Hello,
I don't know the digiKam source code, but according to my experience, I would
agree: First crop, then adjust white balance or do other color operations. Since
the "pixels to calculate" is less after cropping.
You can see it clearing with "cpu intensive" operations like "local contrasts"
or "sharpen: refocus": The operations take measurably less time when operating
on a picture *after a crop* (from 4752x3168 to 1800x1350 pixels).
My workflow is:
1. rotate
2. crop
3. adjust white-balance and/or exposure
Exception: There are some operation, I think (I don't really know), which need
so work with the "original pixels" out of camera to give best results: "Enhance:
Sharpen: Refocus" or "Enhance: Lens: Distortion [correction]"

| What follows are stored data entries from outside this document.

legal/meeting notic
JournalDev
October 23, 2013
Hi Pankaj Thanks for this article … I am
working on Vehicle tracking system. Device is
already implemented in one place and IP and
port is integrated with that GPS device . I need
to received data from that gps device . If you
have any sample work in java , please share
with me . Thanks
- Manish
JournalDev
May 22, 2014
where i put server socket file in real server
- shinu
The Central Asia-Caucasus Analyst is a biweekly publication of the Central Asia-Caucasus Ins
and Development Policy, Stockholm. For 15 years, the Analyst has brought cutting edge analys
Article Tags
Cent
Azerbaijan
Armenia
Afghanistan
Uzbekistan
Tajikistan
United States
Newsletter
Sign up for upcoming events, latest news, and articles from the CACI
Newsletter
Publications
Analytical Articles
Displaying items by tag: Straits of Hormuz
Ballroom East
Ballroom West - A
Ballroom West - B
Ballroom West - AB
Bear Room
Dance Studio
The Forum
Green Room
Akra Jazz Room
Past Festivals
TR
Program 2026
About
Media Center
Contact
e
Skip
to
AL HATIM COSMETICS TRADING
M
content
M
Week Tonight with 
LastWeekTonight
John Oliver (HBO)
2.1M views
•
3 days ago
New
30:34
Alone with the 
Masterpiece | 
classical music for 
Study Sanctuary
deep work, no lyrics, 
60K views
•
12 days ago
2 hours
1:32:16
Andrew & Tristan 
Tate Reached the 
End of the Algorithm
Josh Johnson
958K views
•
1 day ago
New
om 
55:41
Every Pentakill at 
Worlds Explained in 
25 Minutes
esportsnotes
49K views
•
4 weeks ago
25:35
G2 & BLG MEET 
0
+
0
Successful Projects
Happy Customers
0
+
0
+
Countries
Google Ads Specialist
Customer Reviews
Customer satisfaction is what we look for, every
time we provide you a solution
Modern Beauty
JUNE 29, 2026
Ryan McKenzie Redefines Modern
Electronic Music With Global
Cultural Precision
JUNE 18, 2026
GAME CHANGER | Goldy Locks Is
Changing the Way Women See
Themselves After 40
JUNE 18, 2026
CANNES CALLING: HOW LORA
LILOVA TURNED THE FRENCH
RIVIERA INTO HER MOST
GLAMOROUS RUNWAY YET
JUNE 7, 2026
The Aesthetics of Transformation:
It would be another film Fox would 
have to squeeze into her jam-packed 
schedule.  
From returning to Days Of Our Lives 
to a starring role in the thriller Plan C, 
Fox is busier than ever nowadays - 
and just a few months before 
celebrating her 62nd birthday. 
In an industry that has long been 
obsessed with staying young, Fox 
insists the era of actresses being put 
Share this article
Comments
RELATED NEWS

If digiKam Handbook tells the other way, maybe you could file a bug at
https://bugs.kde.org/ for "product: digikam" and "component: Documentation"
Regards,
Peter
On 17.06.19 06:16, Northern Colorado Event Photograph wrote:
> I have digiKam 6.0.0 installed on a Dell Latitude E6520 with 64 bit Win 7
> SP 1, i5 processor, 8 GB RAM.
>
> Does digiKam apply adjustments such as exposure, white balance, curves,
> levels only to a cropped/resized image, once an image is cropped/resized
> (and not to the complete image)?
>
> If so, isn't it better to apply those adjustments after the crop/resize
> than before, as the digiKam Handbook Standard Workflow Proposal describes?
>
> For example, if adjustments are only applied to the cropped image, then
> logically speaking the calculations required for those adjustments are made
> only on the "wanted" pixels of the image and therefore the results should
> be "better" since the "unwanted" pixels are not included in the
> calculations.
>
> So if it is better not make those adjustments after a crop, why not?